With her back turned, Jo Ann Smith couldn't see if the approaching bus was the one she was waiting for.

Her bus would come from the west, but standing at the corner of Fifth Street and Broadway, she positioned herself to the east because on Monday the blustery wind was full of leaves. She didn’t want a face full of fall foliage.

Leaves and the wind, she said, weren't so bad.  The temperature was warm, and when she gets on the bus she could always just brush debris off her sweater and put her disheveled hair back in place.

Other days, however, it can be bad.

“Think about when it gets real cold,” she said.  “When you got sleet and snow coming down and you don’t have anything protecting you.”

What was missing, she said, is a sheltered bus stop.

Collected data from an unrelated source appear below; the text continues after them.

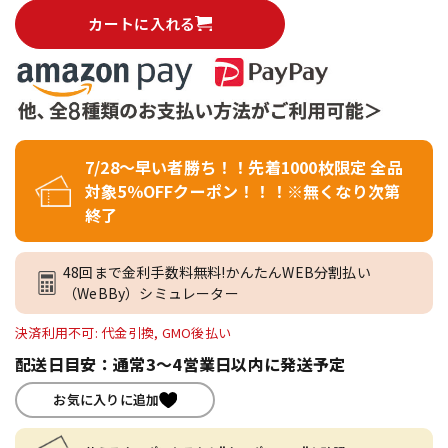
カートに入れる
7/28～早い者勝ち！！先着1000枚限定 全品
対象5％OFFクーポン！！！※無くなり次第
終了
48回まで金利手数料無料!かんたんWEB分割払い
（WeBBy）シミュレーター
決済利用不可: 代金引換, GMO後払い
配送日目安：通常3～4営業日以内に発送予定
お気に入りに追加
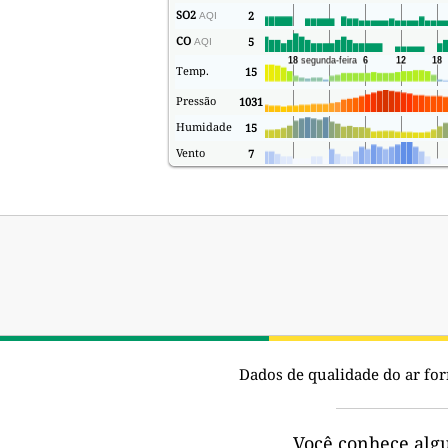
SO2
2
AQI
CO
5
AQI
Temp.
15
Pressão
1031
Humidade
15
Vento
7
Dados de qualidade do ar for
Você conhece alg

This TARC stop doesn't have one.

Just about 4 percent of some 4,500 TARC stops are sheltered, said Clifford Kuhl, a schedule analyst for TARC.  That means only 200 TARC stops offer some type of shelter from the elements.

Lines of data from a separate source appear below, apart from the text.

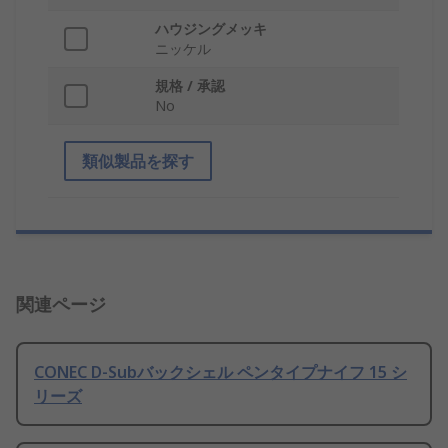
ハウジングメッキ
ニッケル
規格 / 承認
No
類似製品を探す
関連ページ
CONEC D-Subバックシェル ペンタイプナイフ 15 シ
リーズ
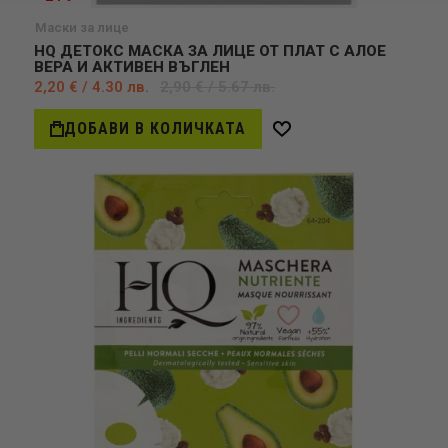
Маски за лице
HQ ДЕТОКС МАСКА ЗА ЛИЦЕ ОТ ПЛАТ С АЛОЕ
ВЕРА И АКТИВЕН ВЪГЛЕН
2,20 € / 4.30 лв.
2,90 € / 5.67 лв.
ДОБАВИ В КОЛИЧКАТА
Добави
в
желани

Here is a map of all TARC stops, courtesy of TARC.  The symbols are sheltered stops, the orange dots are unsheltered stops.

(For an interactive version of this map, click here.)

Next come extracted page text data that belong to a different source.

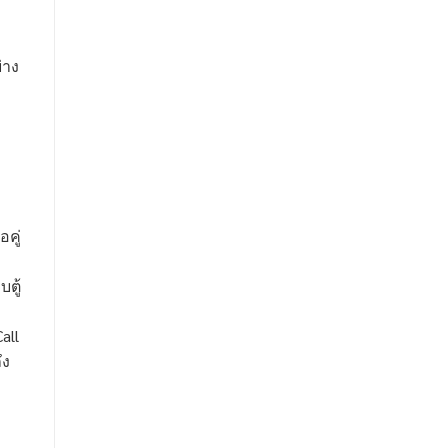
ม
่าง
คู่
ตู้
all
ึง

“We need that shelter over our heads when we are standing out here,” Smith said.  “When you got one with a shelter it’s more convenient for anybody.”

Kuhl acknowledged the need for “a lot more shelters,” but he said Louisville is unlikely to see a surge in shelter installations.  For starters, the shelters are costly (about $7,000) and TARC’s budget doesn’t have any room to upgrade thousands of bus stops.

“We’re trying to focus almost everything we’ve got just on keeping service on the street,” Kuhl said.

In fact, dwindling resources may soon have some serious impacts on Louisville’s public transportation, TARC director Barry Barker told WFPL earlier this month.

“We really don’t have the money on hand to sustain the level of service we’ve got out there,” Barker said.

Related: Louisville's Public Transit Has Miles To Go, TARC Director Says

And demands from riders persist despite a lack of resources, Kuhl said.

“There’s a lot of demand, a lot of requests for shelters,” he said.

Some requests for shelters come from stops that “aren’t worth it,” which Kuhl said means there aren’t enough riders to warrant a shelter.  Others, he said, come from stops in areas that are prone to vandalism.

Busier stops are at the top of the list for shelters, specifically, stops that have “over 100 boardings per day,” Kuhl said.

But determining which stops are the busiest is tricky.

TARC currently has no automated rider counting system, Kuhl said.  That won’t be coming for a few years.  Random counts are done a few times a month, however, to give officials an idea of ridership, he added.

“We actually have a person on board the bus that has to tally boardings and deboardings at each stop,” Kuhl said.

Standard TARC stops are supplied and maintained by CBS Outdoor through a contract with TARC, Kuhl said.  This means that CBS Outdoor acquires the advertising space that, in turn, funds the shelter.

Kuhl said TARC owns the shelters and gets a commission from the advertisement.

Other stops, like one near Papa John’s Cardinal Stadium on University of Louisville’s campus and another near Meijer in Jeffersonville boast amenities like heat and solar-powered lights.  These stops are not funded through TARC or through CBS Outdoor ads, but still serve TARC riders, Kuhl said.

Two more non-TARC funded stops are also in the works.  The construction of these stops, set for Logan and Oak streets and Fourth and Kentucky streets, are being funded through a crowd-source initiative led by several community organizations.

“If we can provide a little bit of shelter—we think that’s a positive step,” said Mark Noll, the membership coordinator for the non-profit group Bicycling For Louisville, one of several groups spearheading the installationof the crowd funded stops.

For Jo Ann Smith, that is a positive step.  She said she's ridden TARC buses as many as four times a day for more than 20 years.

Each day she leaves her home and waits for the bus at a stop that is nothing more than a pole, a sign and a sidewalk.

She waits in the heat, she waits in the cold, and she waits in the rain.

“But I know that somewhere down that line I will make it to one of the ones that have the shelter," she said.